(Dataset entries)

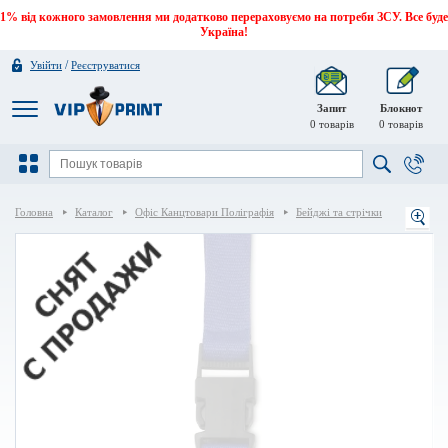
1% від кожного замовлення ми додатково перераховуємо на потреби ЗСУ. Все буде
Україна!
/
Увійти
Реєструватися
Запит
Блокнот
0
товарів
0
товарів
Головна
Каталог
Офіс Канцтовари Поліграфія
Бейджі та стрічки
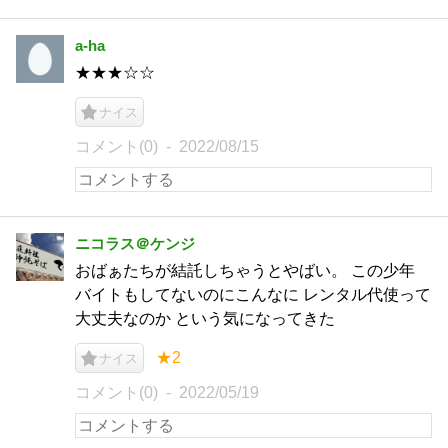
a-ha
★★★☆☆
ナイス
コメント(0)
2022/08/15
ニコラス＠ケンジ
おばぁたちが結託しちゃうとやばい。 この少年
バイトもしてないのにこんなに レンタル代使って
大丈夫なのか という気になってきた
★2
ナイス
コメント(0)
2022/05/19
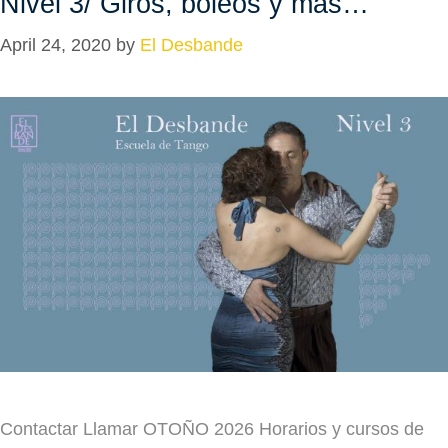
Nivel 3/ Giros, boleos y más…
April 24, 2020
by
El Desbande
Contactar Llamar OTOÑO 2026 Horarios y cursos de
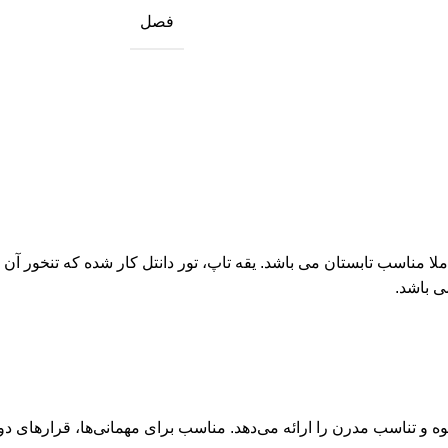
فصل
املا مناسب تابستان می باشد. یقه تاپ، تور دانتل کار شده که تنخور آ
وه و تناسب مدرن را ارائه می‌دهد. مناسب برای مهمانی‌ها، قرارهای د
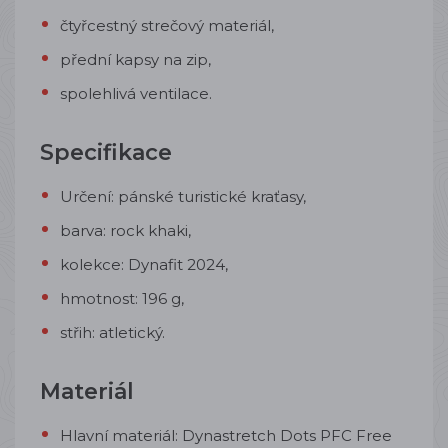
čtyřcestný strečový materiál,
přední kapsy na zip,
spolehlivá ventilace.
Specifikace
Určení: pánské turistické kraťasy,
barva: rock khaki,
kolekce: Dynafit 2024,
hmotnost: 196 g,
střih: atletický.
Materiál
Hlavní materiál: Dynastretch Dots PFC Free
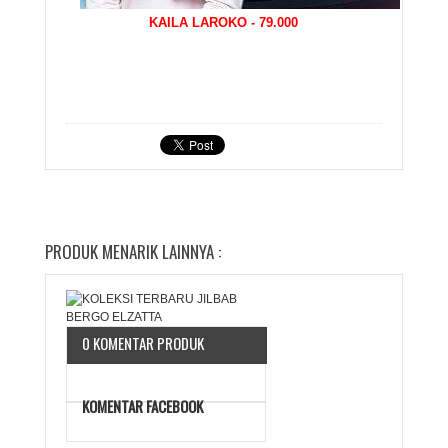
KAILA LAROKO - 79.000
PRODUK MENARIK LAINNYA :
0 KOMENTAR PRODUK
KOMENTAR FACEBOOK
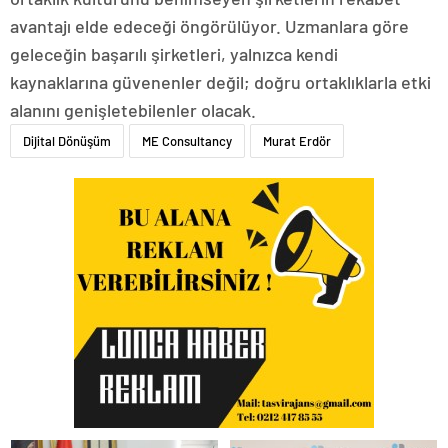
avantajı elde edeceği öngörülüyor. Uzmanlara göre
geleceğin başarılı şirketleri, yalnızca kendi
kaynaklarına güvenenler değil; doğru ortaklıklarla etki
alanını genişletebilenler olacak.
Dijital Dönüşüm
ME Consultancy
Murat Erdör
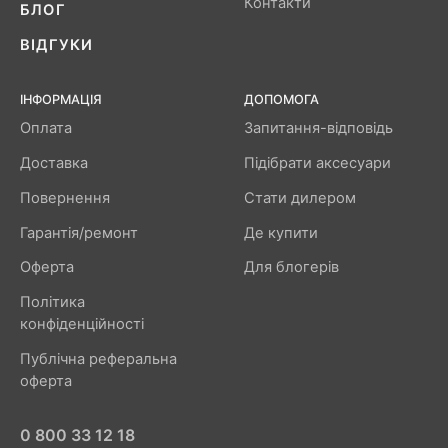
Контакти
БЛОГ
ВІДГУКИ
ІНФОРМАЦІЯ
ДОПОМОГА
Оплата
Запитання-відповідь
Доставка
Підібрати аксесуари
Повернення
Стати дилером
Гарантія/ремонт
Де купити
Оферта
Для блогерів
Політика
конфіденційності
Публічна реферальна
оферта
0 800 33 12 18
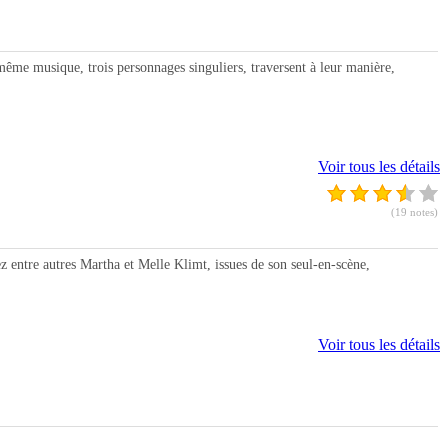
e musique, trois personnages singuliers, traversent à leur manière,
Voir tous les détails
(19 notes)
z entre autres Martha et Melle Klimt, issues de son seul-en-scène,
Voir tous les détails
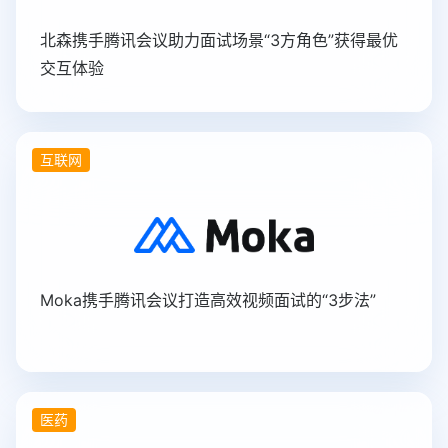
北森携手腾讯会议助力面试场景“3方角色”获得最优
交互体验
互联网
Moka携手腾讯会议打造高效视频面试的“3步法”
医药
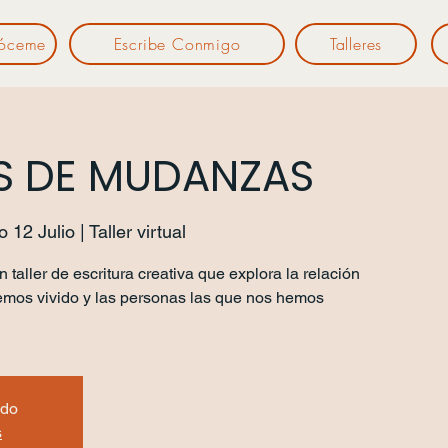
óceme
Escribe Conmigo
Talleres
S DE MUDANZAS
12 Julio | Taller virtual
aller de escritura creativa que explora la relación
emos vivido y las personas las que nos hemos
ado
s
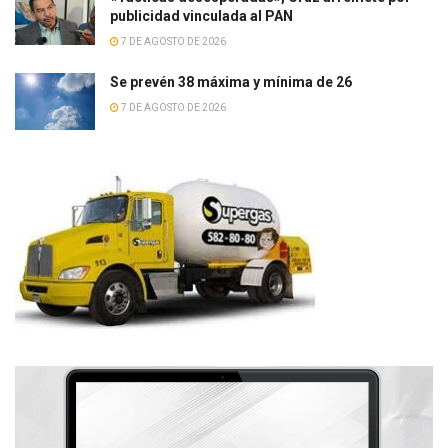
publicidad vinculada al PAN
7 DE AGOSTO DE 2026
Se prevén 38 máxima y mínima de 26
7 DE AGOSTO DE 2026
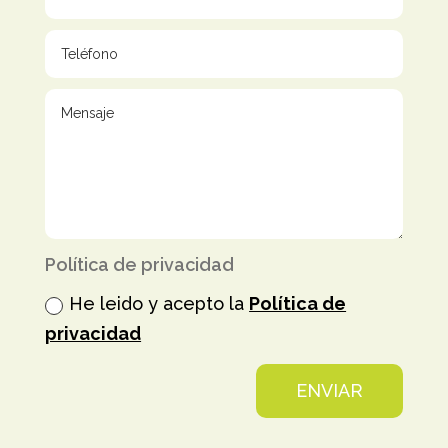
Política de privacidad
He leido y acepto la
Política de
privacidad
ENVIAR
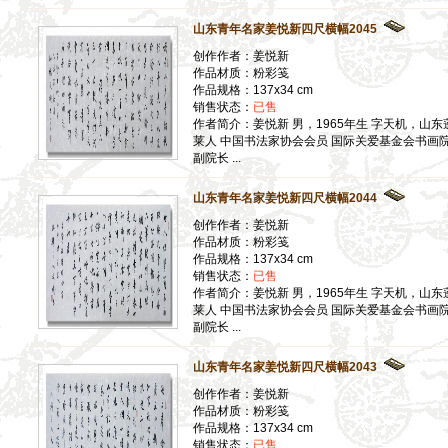
】
山东青年名家姜悦新四尺横幅2045
】
创作作者：姜悦新
】
作品材质：粉彩笺
】
作品规格：137x34 cm
销售状态：
已售
】
作者简介：姜悦新 男，1965年生 字天机，山东
】
莱人 中国书法家协会会员 国际关爱基金会书画
】
副院长 ...
】
山东青年名家姜悦新四尺横幅2044
】
】
创作作者：姜悦新
作品材质：粉彩笺
】
作品规格：137x34 cm
】
销售状态：
已售
】
作者简介：姜悦新 男，1965年生 字天机，山东
莱人 中国书法家协会会员 国际关爱基金会书画
】
副院长 ...
】
山东青年名家姜悦新四尺横幅2043
】
创作作者：姜悦新
】
作品材质：粉彩笺
作品规格：137x34 cm
】
销售状态：
已售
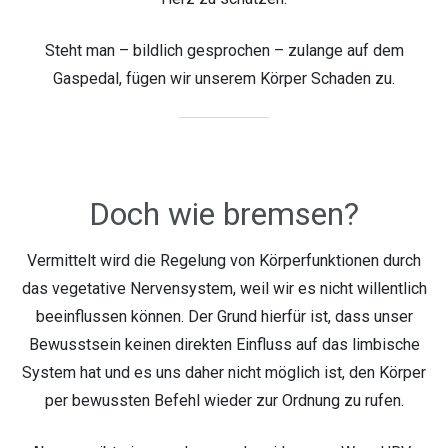
Steht man – bildlich gesprochen – zulange auf dem
Gaspedal, fügen wir unserem Körper Schaden zu.
Doch wie bremsen?
Vermittelt wird die Regelung von Körperfunktionen durch
das vegetative Nervensystem, weil wir es nicht willentlich
beeinflussen können. Der Grund hierfür ist, dass unser
Bewusstsein keinen direkten Einfluss auf das limbische
System hat und es uns daher nicht möglich ist, den Körper
per bewussten Befehl wieder zur Ordnung zu rufen.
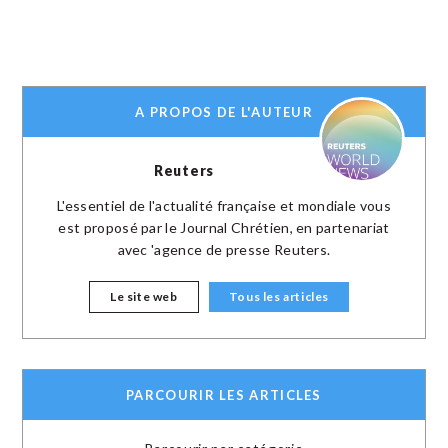
A PROPOS DE L'AUTEUR
Reuters
L'essentiel de l'actualité française et mondiale vous
est proposé par le Journal Chrétien, en partenariat
avec 'agence de presse Reuters.
Le site web
Tous les articles
PARCOURIR LES ARTICLES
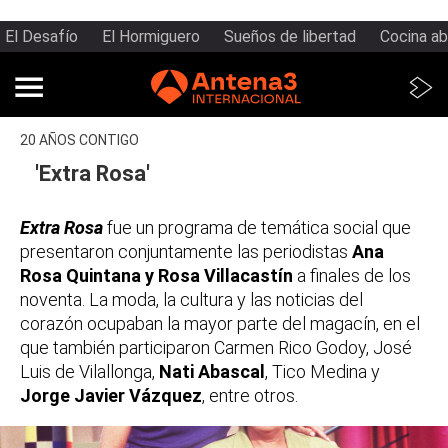
El Desafío
El Hormiguero
Sueños de libertad
Cocina ab
20 AÑOS CONTIGO
'Extra Rosa'
Extra Rosa
fue un programa de temática social que
presentaron conjuntamente las periodistas
Ana
Rosa Quintana y Rosa Villacastín
a finales de los
noventa. La moda, la cultura y las noticias del
corazón ocupaban la mayor parte del magacín, en el
que también participaron Carmen Rico Godoy, José
Luis de Vilallonga,
Nati Abascal
, Tico Medina y
Jorge Javier Vázquez
, entre otros.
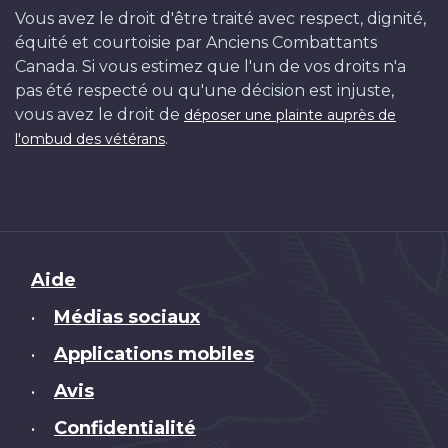
Vous avez le droit d'être traité avec respect, dignité,
équité et courtoisie par Anciens Combattants
Canada. Si vous estimez que l'un de vos droits n'a
pas été respecté ou qu'une décision est injuste,
vous avez le droit de
déposer une plainte auprès de
.
l'ombud des vétérans
Brand
Aide
Médias sociaux
•
Applications mobiles
•
Avis
•
Confidentialité
•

■ **Your goal**
Where in the records does the word "مناسب" appear? Copy each line that holds it.

■ **Solution below**
املا مناسب تابستان می باشد. یقه تاپ، تور دانتل کار شده که تنخور آ
وه و تناسب مدرن را ارائه می‌دهد. مناسب برای مهمانی‌ها، قرارهای د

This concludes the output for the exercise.